По прибытии в Аргентину передай самый, дружеский поклон господину консулу Мейеру и его супруге.
Благословляющая тебя maman.
10
Когда я вспоминаю об удивительно элегантных экипажах, блестящих лакированных викториях, фаэтонах и обитых шелком купе, временами находившихся в моем владении, меня умиляет ребяческая радость, которую мне доставлял разве что приличный экипаж, помесячно нанятый мною в Лиссабоне и почти всегда дожидавшийся меня у «Савой паласа», так что мне лишь изредка приходилось просить портье протелефонировать в контору наемных экипажей, чтобы его вызвать. Собственно, это была обыкновенная четырехместная пролетка, правда, с откидным верхом и, видимо, купленная конторой уже в подержанном виде у бывшего владельца. Лошади и экипаж выглядели вполне сносно, а приличествующую «собственному выезду» кучерскую одежду, то есть цилиндр с розеткой, синий сюртук и сапоги с отворотами, контора по моему требованию раздобыла за небольшую приплату.
Я с удовольствием садился в экипаж; ступеньку откидывал мальчик, помощник швейцара, а кучер, сняв цилиндр, кланялся мне с высоты козел. Экипаж был мне нужен не только для катанья в парках и за городом ради собственного удовольствия, но и для того, чтобы солидно подъезжать к тем высокопоставленным домам, куда меня наперебой приглашали после вечера у посланника и тем более после аудиенции у короля. Так, я получил приглашение от богача-виноторговца по фамилии Салдаха и его необыкновенно дородной супруги на garden party[211] в их великолепном пригородном имении, где, поскольку летний сезон был уже на исходе и лиссабонцы начинали возвращаться в город, собралось действительно светское общество. Почти ту же компанию, только с некоторыми вариациями и менее многочисленную, встретил я на двух обедах; один из них давали греческий поверенный в делах князь Маврокордато и его классически прекрасная и при этом на редкость податливая супруга, другой – в голландском посольстве – барон и баронесса Фос ван Стинвик. Эти оказии давали мне возможность щегольнуть своим Красным Львом, с которым все меня поздравляли. На авенида мне теперь приходилось то и дело снимать шляпу, так как мои светские знакомства приумножились, но все это была чисто внешняя сторона жизни, вернее безразличная; подлинный же мой интерес был прикован к белому домику там, на горе, к двуединому образу матери и дочери.

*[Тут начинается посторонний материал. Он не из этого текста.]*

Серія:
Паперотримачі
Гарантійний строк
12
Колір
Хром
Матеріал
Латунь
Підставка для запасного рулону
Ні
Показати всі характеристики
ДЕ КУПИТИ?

Стоит ли говорить, что и экипажем я обзавелся прежде всего для них. Ведь таким образом я мог доставить им удовольствие загородных поездок, к примеру в исторические места, красоту которых я, еще не видев их, прославлял перед королем. И не было для меня ничего более приятного, чем смотреть на величаво породистую мать и ее обворожительную дочку, сидя на передней скамеечке экипажа рядом с доном Мигелем, который иной раз специально освобождался для того, чтобы ехать с нами в какой-нибудь замок или монастырь и объяснять нам эти исторические достопримечательности.
Таким прогулкам и пикникам, устраивавшимся раз, а то и два в неделю, обычно предшествовали партия в теннис и завтрак в семейном кругу Кукуков.
В скором времени моя игра сделалась ровнее, независимо от того, бывал ли я партнером Зузу, или ее противником, или играл без нее на соседнем корте. Удивительные и вдохновенные мои подвиги тоже кончились заодно с комичными промахами, изобличавшими мое невежество в этом виде спорта, я стал просто заурядным игроком, хотя волнующая близость любимой временами сообщала моим действиям больше физического вдохновения – если можно так выразиться, – чем это свойственно заурядности. Если б только мне чаще удавалось оставаться с ней с глазу на глаз! Южная строгость нравов на каждом шагу чинила этому препятствия.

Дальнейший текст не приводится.